Yeah, we do consider IMGs. The
problem for the IMG is that they're going to be seen as a risk, as a higher
risk. With a student coming from the States, even when the education varies
from medical school to medical school, it is more homogeneous than what you see
in other countries. Of course, you use the exams as a proxy to see what the
potential is. Yet, that's still not enough to really overcome that you're
coming from another place, because they cannot judge you current skills as well
as in a native student. They cannot judge your potential as well as in a native
student. At least that's the perception. Maybe the perception is wrong, but
that perception is there, and you will have to prove beyond the reasonable
doubt that you are a great candidate. Because of the competitiveness of the
field, it becomes more of an uphill battle for the IMG to obtain a position. Usually,
I recommend to IMGs to rotate in the department of interest. Your best option
is where they know you the best, where they have seen you in action. That's how
you decrease the risk perception. At the end when finalizing the match list,
you may be in a position to match, even when you may not be in the first ten
spots in the list. You prove in that institution that you are the right candidate,
and they will match you.
It used to be the time that you
could do a year of general surgery and then be ready for to enter the ENT
program in a second year, if a program lost somebody in the process. I think
that this has been basically eliminated because of the way that we require
people to be trained during that first year. This used to be one of the best
pathways for IMGs to really be ready to go.

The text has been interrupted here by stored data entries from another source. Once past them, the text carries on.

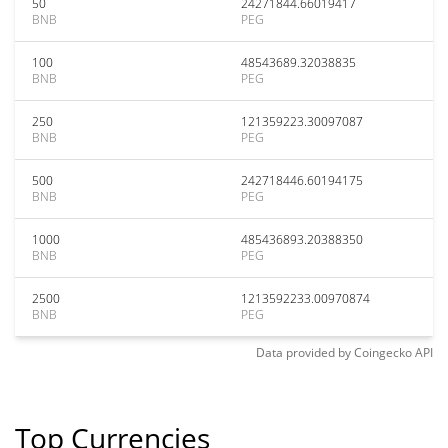
50
24271844.66019417
BNB
PEG
100
48543689.32038835
BNB
PEG
250
121359223.30097087
BNB
PEG
500
242718446.60194175
BNB
PEG
1000
485436893.20388350
BNB
PEG
2500
1213592233.00970874
BNB
PEG
Data provided by
Coingecko
API
Top Currencies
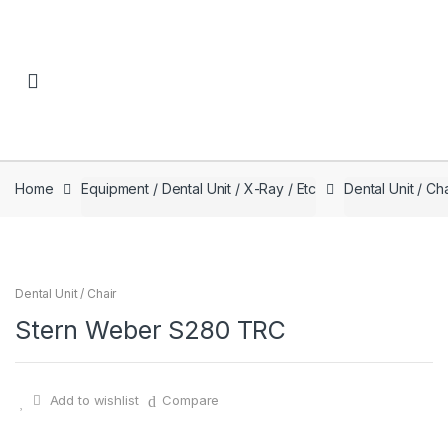
Skip to navigation
Skip to content
Home
Equipment / Dental Unit / X-Ray / Etc
Dental Unit / Cha
Dental Unit / Chair
Stern Weber S280 TRC
Add to wishlist
Compare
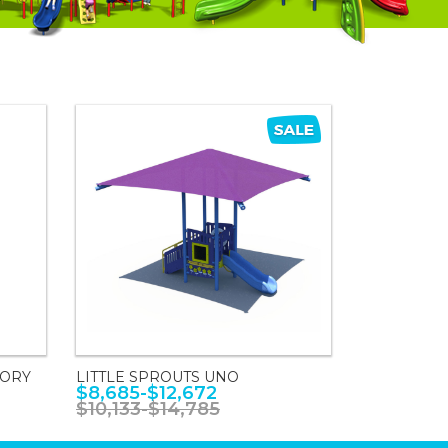
SORY
LITTLE SPROUTS UNO
$8,685-$12,672
$10,133-$14,785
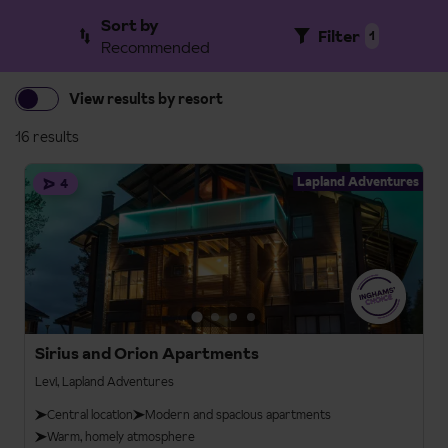
Sort by
Filter
1
Recommended
View results by resort
16 results
Lapland Adventures
4
Sirius and Orion Apartments
Levi, Lapland Adventures
Central location
Modern and spacious apartments
Warm, homely atmosphere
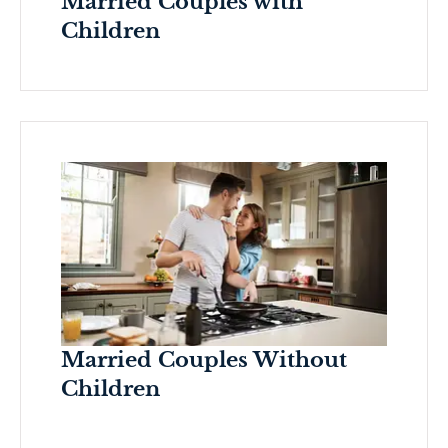
Married Couples with
Children
Married Couples Without
Children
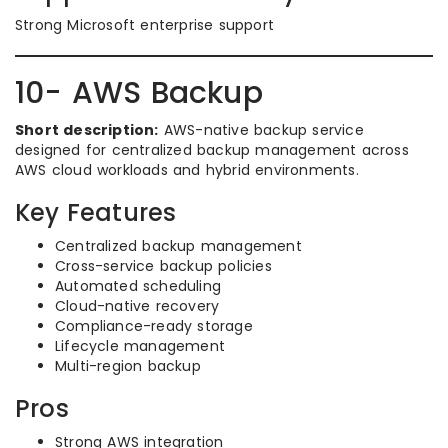
Strong Microsoft enterprise support
10- AWS Backup
Short description:
AWS-native backup service
designed for centralized backup management across
AWS cloud workloads and hybrid environments.
Key Features
Centralized backup management
Cross-service backup policies
Automated scheduling
Cloud-native recovery
Compliance-ready storage
Lifecycle management
Multi-region backup
Pros
Strong AWS integration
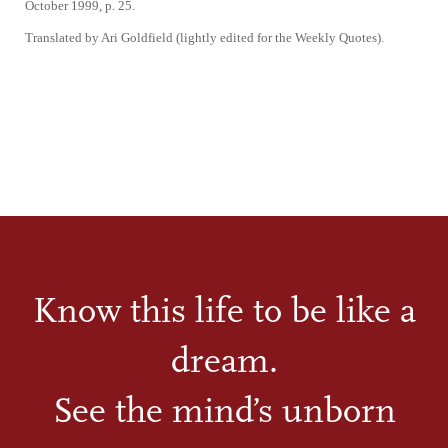
October 1999, p. 25.
Translated by Ari Goldfield (lightly edited for the Weekly Quotes).
Know this life to be like a
dream.
See the mind’s unborn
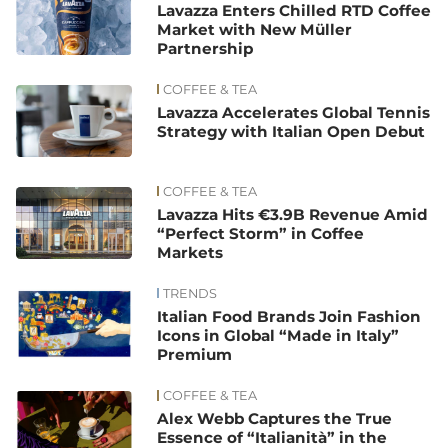
Lavazza Enters Chilled RTD Coffee
Market with New Müller
Partnership
COFFEE & TEA
Lavazza Accelerates Global Tennis
Strategy with Italian Open Debut
COFFEE & TEA
Lavazza Hits €3.9B Revenue Amid
“Perfect Storm” in Coffee
Markets
TRENDS
Italian Food Brands Join Fashion
Icons in Global “Made in Italy”
Premium
COFFEE & TEA
Alex Webb Captures the True
Essence of “Italianità” in the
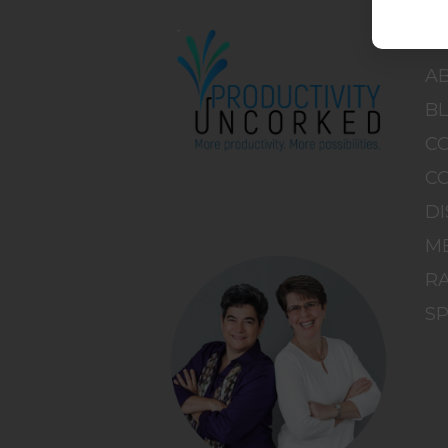
H
A
B
C
C
DI
M
RA
S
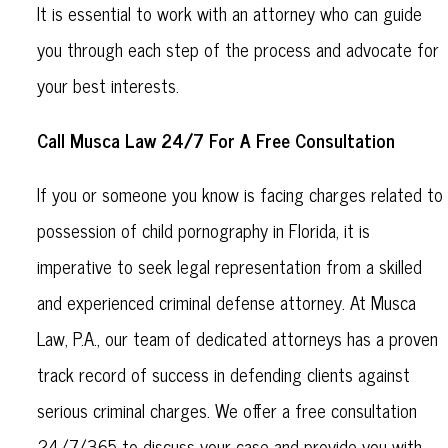
It is essential to work with an attorney who can guide
you through each step of the process and advocate for
your best interests.
Call Musca Law 24/7 For A Free Consultation
If you or someone you know is facing charges related to
possession of child pornography in Florida, it is
imperative to seek legal representation from a skilled
and experienced criminal defense attorney. At Musca
Law, P.A., our team of dedicated attorneys has a proven
track record of success in defending clients against
serious criminal charges. We offer a free consultation
24/7/365 to discuss your case and provide you with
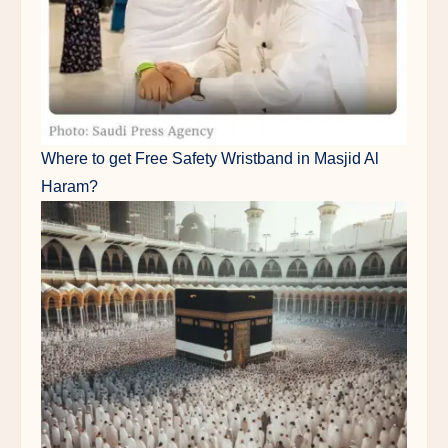
Where to get Free Safety Wristband in Masjid Al
Haram?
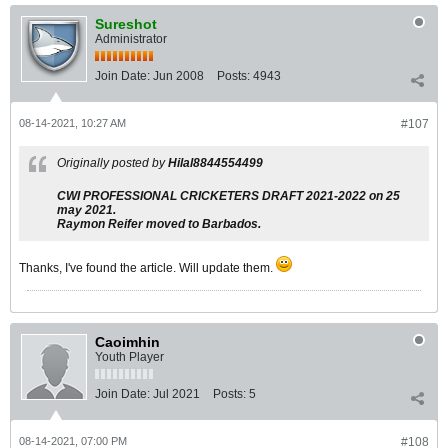
Sureshot
Administrator
Join Date:
Jun 2008
Posts:
4943
08-14-2021, 10:27 AM
#107
Originally posted by
Hilal8844554499
CWI PROFESSIONAL CRICKETERS DRAFT 2021-2022 on 25
may 2021.
Raymon Reifer moved to Barbados.
Thanks, I've found the article. Will update them.
Caoimhin
Youth Player
Join Date:
Jul 2021
Posts:
5
08-14-2021, 07:00 PM
#108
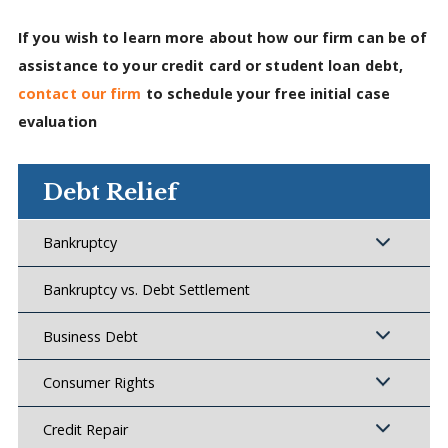
If you wish to learn more about how our firm can be of
assistance to your credit card or student loan debt,
contact our firm
to schedule your free initial case
evaluation
Debt Relief
Bankruptcy
Bankruptcy vs. Debt Settlement
Business Debt
Consumer Rights
Credit Repair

I see. But how can you eliminate the risk?
You have to look at the same things that I mentioned before that
we look at for the medical students. And you have to be ranked superior in all
of them. That's how you eliminate it. Being known personally helps, communicating
personally, rotating, engaging in research, Make yourself known not just in
paper, but in person to the programs of your interest.

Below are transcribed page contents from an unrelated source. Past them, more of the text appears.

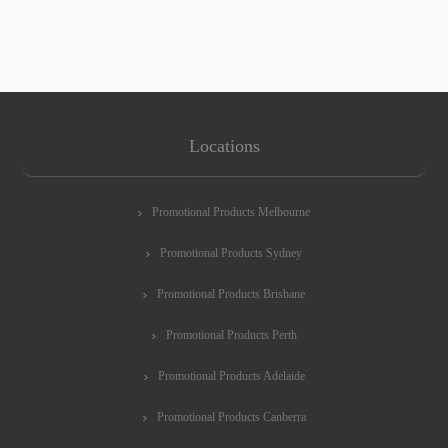
Locations
Promotional Products Melbourne
Promotional Products Sydney
Promotional Products Brisbane
Promotional Products Perth
Promotional Products Adelaide
Promotional Products Canberra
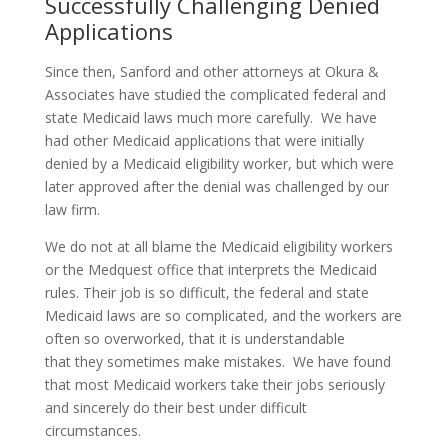
Successfully Challenging Denied
Applications
Since then, Sanford and other attorneys at Okura &
Associates have studied the complicated federal and
state Medicaid laws much more carefully. We have
had other Medicaid applications that were initially
denied by a Medicaid eligibility worker, but which were
later approved after the denial was challenged by our
law firm.
We do not at all blame the Medicaid eligibility workers
or the Medquest office that interprets the Medicaid
rules. Their job is so difficult, the federal and state
Medicaid laws are so complicated, and the workers are
often so overworked, that it is understandable
that they sometimes make mistakes. We have found
that most Medicaid workers take their jobs seriously
and sincerely do their best under difficult
circumstances.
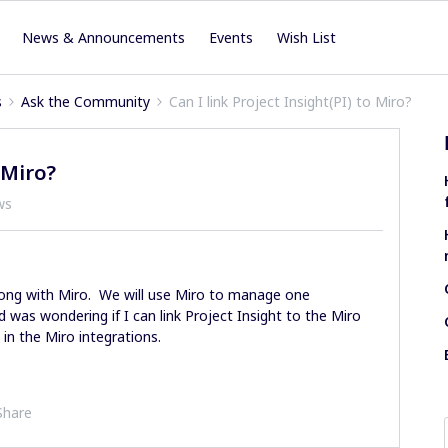
News & Announcements
Events
Wish List
s
Ask the Community
Can I link Project Insight(PI) to Miro?
 Miro?
ws
long with Miro. We will use Miro to manage one
 was wondering if I can link Project Insight to the Miro
 in the Miro integrations.
Share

And now I have a question that’s coming from a friend of yours, Dr. Georgalas. So he said “ask him what would he like to be remembered for?”.

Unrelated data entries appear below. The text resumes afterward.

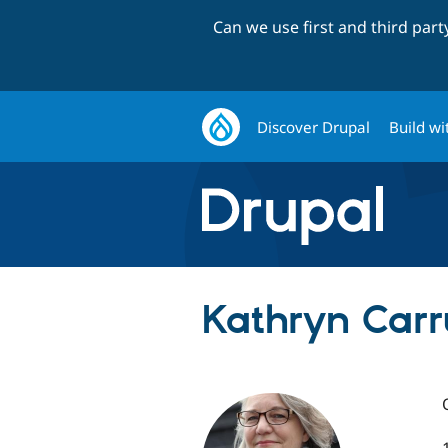
Can we use first and third par
Discover Drupal
Build wi
Kathryn Carru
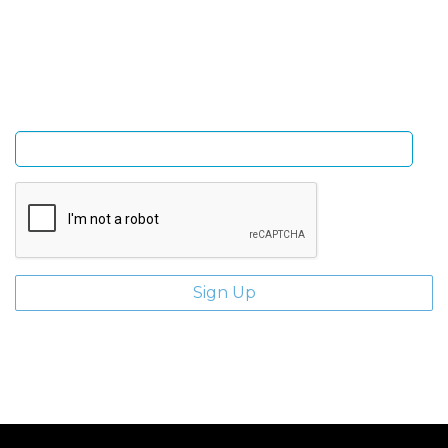
Sign Up and be the first to hear of exclusive products
and giveaways.
Enter email address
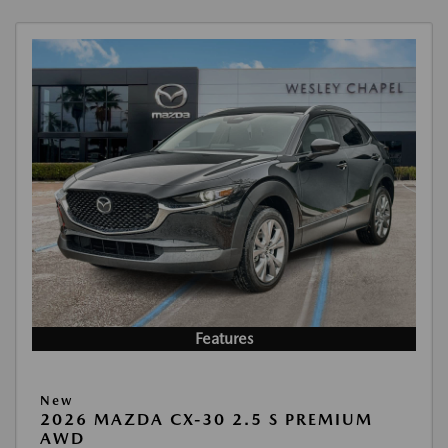
Features
New
2026 MAZDA CX-30 2.5 S PREMIUM
AWD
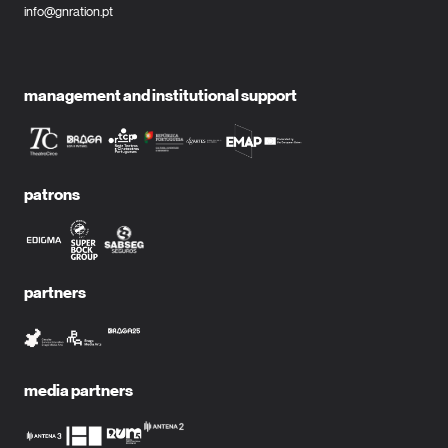
info@gnration.pt
management and institutional support
patrons
partners
media partners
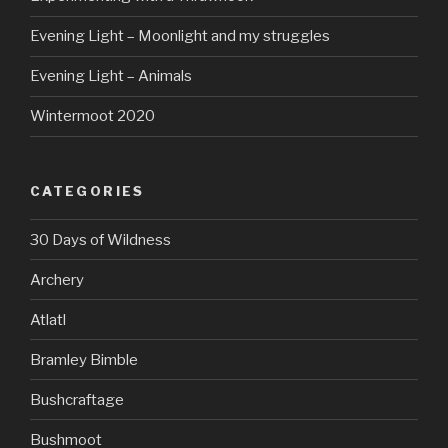
Evening Light – Moonlight and my struggles
Evening Light – Animals
Wintermoot 2020
CATEGORIES
30 Days of Wildness
Archery
Atlatl
Bramley Bimble
Bushcraftage
Bushmoot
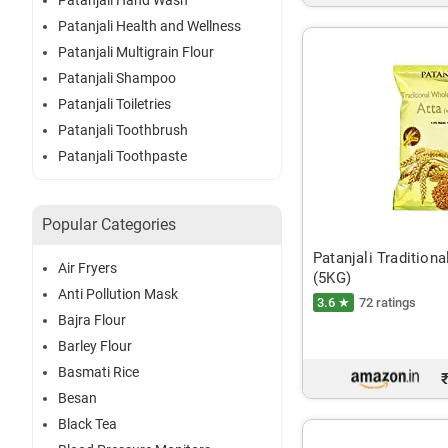
Patanjali Hand Wash
Patanjali Health and Wellness
Patanjali Multigrain Flour
Patanjali Shampoo
Patanjali Toiletries
Patanjali Toothbrush
Patanjali Toothpaste
Popular Categories
Patanjali Tradition
Air Fryers
(5KG)
Anti Pollution Mask
3.6 ★
72 ratings
Bajra Flour
Barley Flour
Basmati Rice
Besan
Black Tea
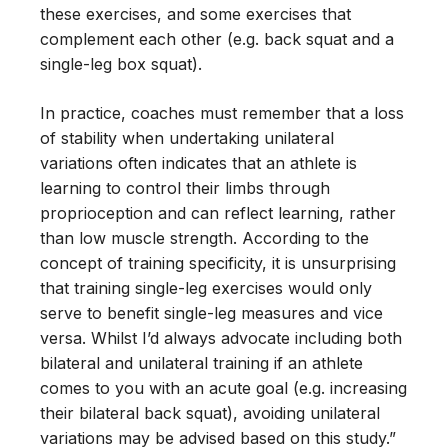
these exercises, and some exercises that
complement each other (e.g. back squat and a
single-leg box squat).
In practice, coaches must remember that a loss
of stability when undertaking unilateral
variations often indicates that an athlete is
learning to control their limbs through
proprioception and can reflect learning, rather
than low muscle strength. According to the
concept of training specificity, it is unsurprising
that training single-leg exercises would only
serve to benefit single-leg measures and vice
versa. Whilst I’d always advocate including both
bilateral and unilateral training if an athlete
comes to you with an acute goal (e.g. increasing
their bilateral back squat), avoiding unilateral
variations may be advised based on this study.”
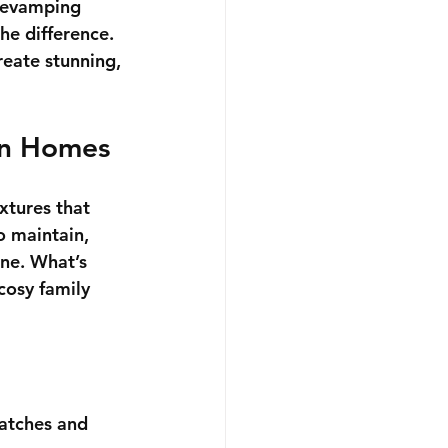
 revamping 
he difference. 
reate stunning, 
rn Homes
xtures that 
o maintain, 
one. What’s 
cosy family 
ratches and 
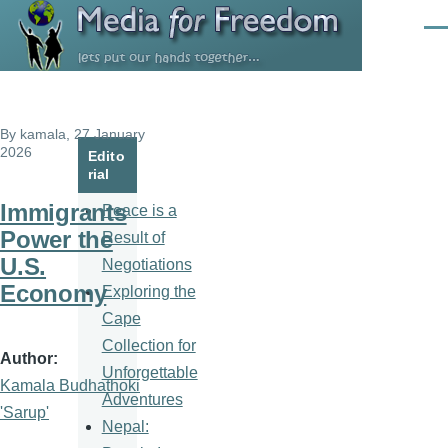
Skip to main content
Men
By
kamala
, 27 January
2026
Edito
rial
Immigrants
Peace is a
Power the
Result of
U.S.
Negotiations
Economy
Exploring the
Cape
Collection for
Author
Unforgettable
Kamala Budhathoki
Adventures
'Sarup'
Nepal:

Professionally, I think that I
will be really happy to be known as a good teacher and mentor. That's really my
legacy: the people, the trainees that I leave behind. To be a good teacher, a
good mentor for my fellows, my residents, for people that I have interacted
with, I think that would be the best. All the rest disappears, right? Endoscopic
surgery is the flavor of the decade, but it will be replaced by something else.
What usually happens is not that they completely forget about what you did, but
it will become just a historical point, sometimes not in a positive view. Each
procedure is replaced by something that is technologically superior and gives
better results.
Pioneers in the past are looked
at with some respect, but you don't really want to do what they were doing in
the past, right? You've got to do what is being done now or trigger what will
be done in the future. So, to some degree we're all going to be looked at as
barbarians for what we do nowadays, and hopefully that's the case. Hopefully
medicine will continue to evolve to the point that we will be considered
barbarians.
Otherwise, we haven't succeeded.
Yeah. So, what else is left?
Papers? I think that every single paper I have written becomes obsolete within
five years, maybe at the maximum ten. So that's not it. What else is left? I
want to be remembered by my patients as someone who took care of them in the
best way possible. That's powerful, is receiving any token of gratitude is one
of the most fulfilling things in my day-to-day practice. As a member of the of
Otolaryngology/Head and Neck Surgeons community, what I want to leave is a
legacy of residents and fellows that will be better than what I ever was and
that will continue to advance the field for the benefit of humanity.